§ **AIM OF THE TASK**: A verbatim repetition of the data below is requested, without images.

SUPPLIED RECORDS section start

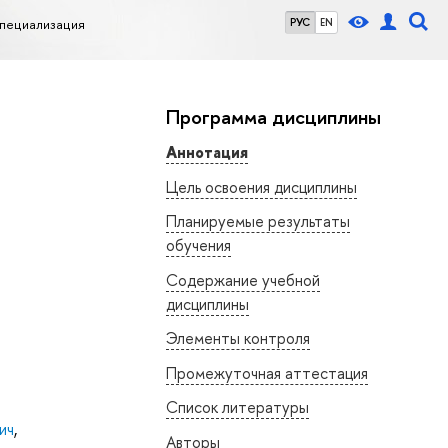
Специализация
РУС
EN
Программа дисциплины
Аннотация
Цель освоения дисциплины
Планируемые результаты
обучения
Содержание учебной
дисциплины
Элементы контроля
Промежуточная аттестация
Список литературы
ич
,
Авторы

SUPPLIED RECORDS section end

§ **ANSWER TO THE EXERCISE**:
Специализация
РУС
EN
Программа дисциплины
Аннотация
Цель освоения дисциплины
Планируемые результаты
обучения
Содержание учебной
дисциплины
Элементы контроля
Промежуточная аттестация
Список литературы
ич
,
Авторы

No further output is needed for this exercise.